Posted by MCM999 9 months ago
@JNeuhoff "Virgin, who primarily use their own funds to build superfast networks shouldn't be burdened too much by the new USO." There you are again. BT only received state gap funding in some areas to enable faster broadband to be made available where it was otherwise commercially unviable. Elsewhere it is in the same position as Virgin in having used its own funds.
Posted by ian72 9 months ago
And it isn't BT's fault that other providers didn't get onto the framework for the BDUK work - EU rules and the bidding system precluded other providers not BT. BT did it as a purely commercial venture, it was not a "government handout" any more than any other government procurement.
Posted by WWWombat 9 months ago
If you are going to base the responsibility for a USO on an organisation with SMP, then it needs to be in proportion to the size of SMP.

It might be fair to force a USO meant for 5% of homes on someone with SMP over the other 95%.

But what happens when the company with SMP only has that power over 10% of properties? What od you do when 90% of locations has no SMP?
Posted by Blackmamba 9 months ago
Hi Broadband Watchers.
If you look at the Surrey Results on TBB over the coverage to get 15 Meg the 10 USO meg % target drops this has come about by private funding (FTTC plus direct fibre ) and the high claw back being supported by customers on long lines where possible. With the money in the pot to be spent on the OMR what ever the result they will have received value for money..
Posted by andrew (Favicon staff member) 9 months ago
@blackmamba So how much private funding has gone on in Surrey to produce this impact?

Claw back is nothing to do with customers on lone lines either.
Posted by comnut 9 months ago
TL;DR... But I guess it is like promising rain will not fall...

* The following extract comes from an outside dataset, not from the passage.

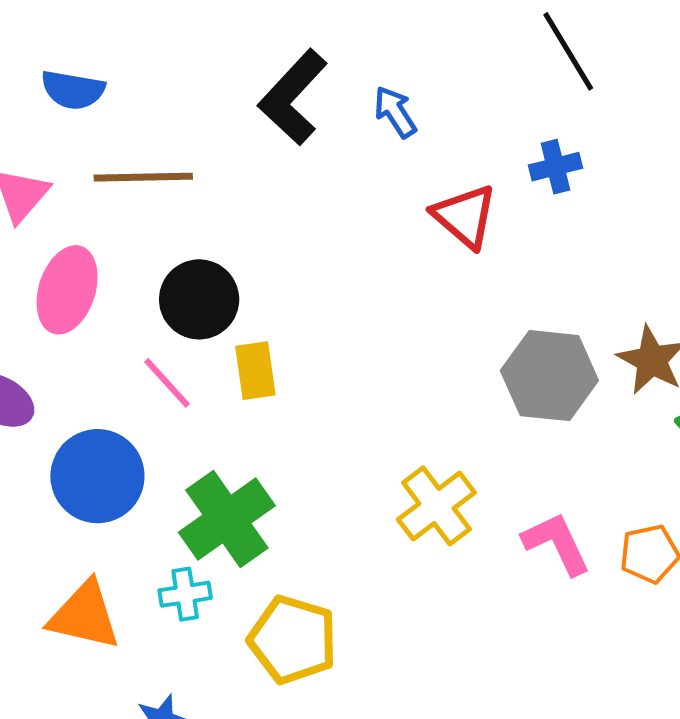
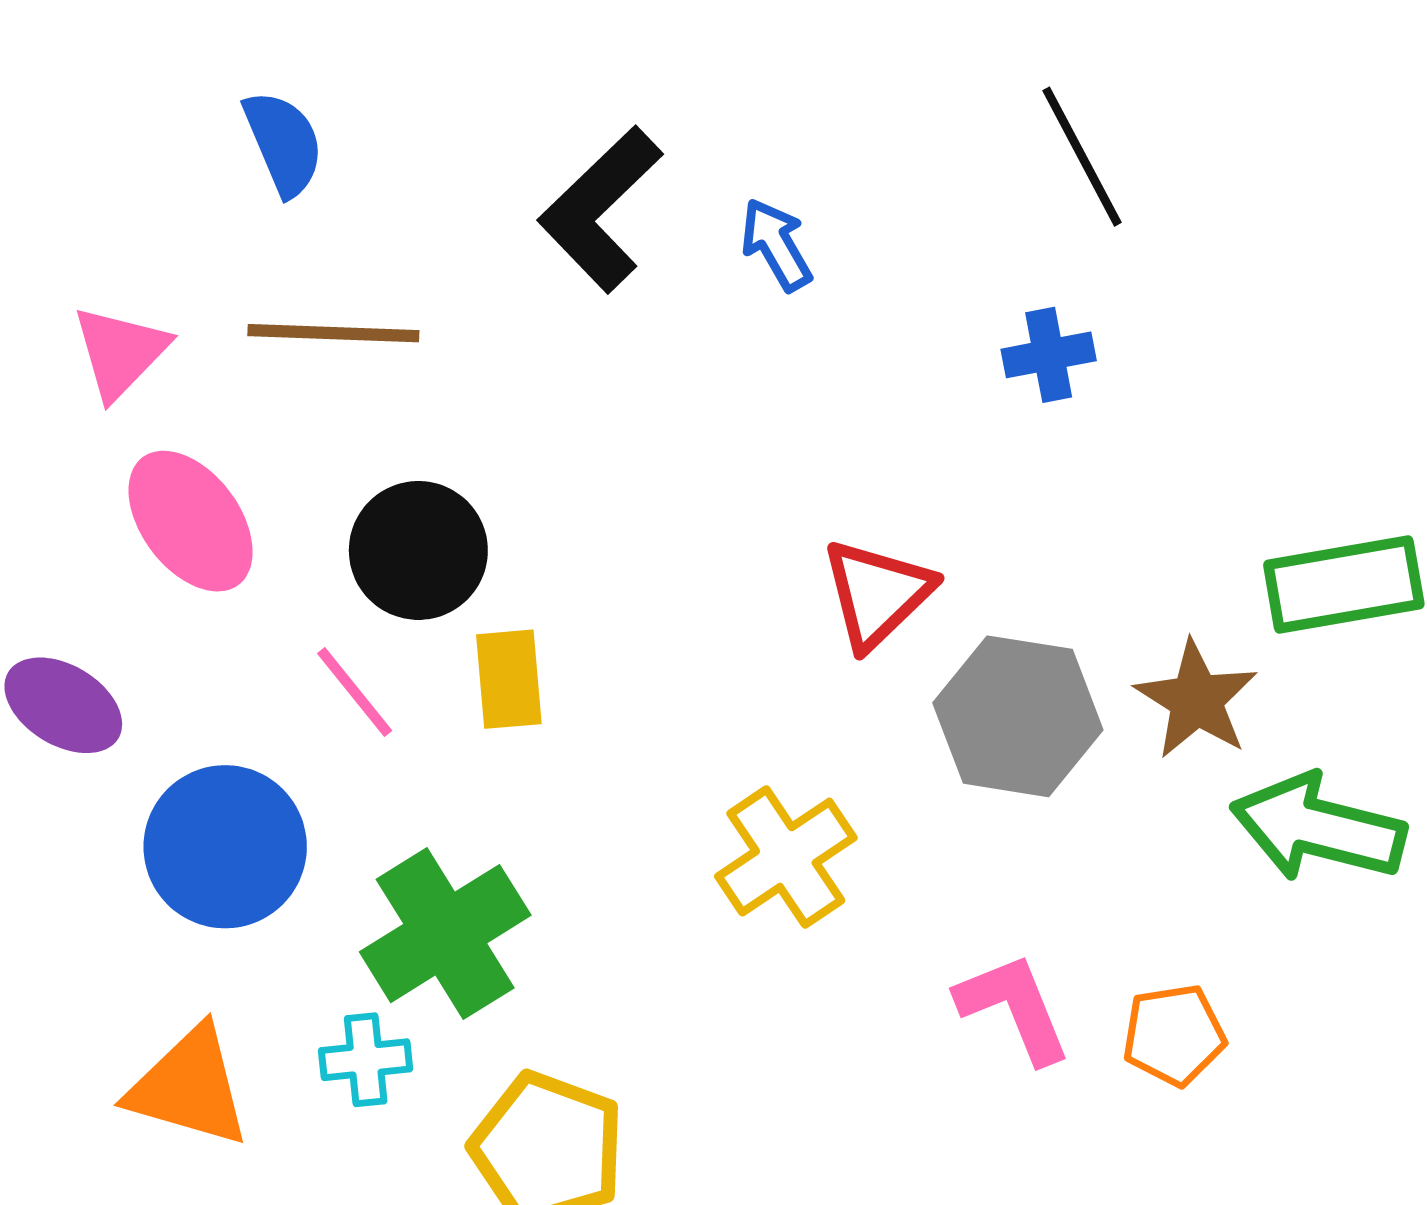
blue semicircle: (73, 90) -> (284, 143), moved, turned -126
red triangle: (465, 216) -> (877, 594), moved, turned 32
pink ellipse: (67, 290) -> (191, 521), turned -58
yellow cross: (436, 506) -> (786, 857), moved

the whole UK is FAR too large...
Posted by michael_s_perry 9 months ago
I feel it is right to make the USO enforceable across the whole of the UK. Failure to provide the required speed should result in a fine for the individual operator or a monitored requirement to correct the shortfall at the operators expense.
Many rural businesses are seriously disadvantaged by slow broadband, as are some urban businesses in poorly served areas of towns and cities.
Posted by CharlesTrotman 9 months ago
As the person responsible for CLA broadband policy I want to stress that we have been lobbying on this issue and the need for a legal USO for well over 10 years. Our policy is, and always has been, to push forward universal coverage as we see this in the best interests of all. However, the proposed changes to the Electronic Communications Code, through getting away from market value, will actually see market disruption, leading to less coverage. The CLA will continue to press the case for universal broadband, both for our members and everyone else in rural Britain.
Posted by Somerset 9 months ago
@Charles - how do you envisage compensation being calculated and paid?
Posted by New_Londoner 9 months ago
The problem is that the CLA and some of its members have been the biggest inhibitors to the deployment of broadband (fixed and mobile) in rural areas.

At the moment you appear to want both high wayleave payments and compensation for lack of service, which seems greedy. Especially when you consider land values ought to increase once broadband is available.

IMHO the CLA and its members want to have their cake and eat it, paid for by someone else.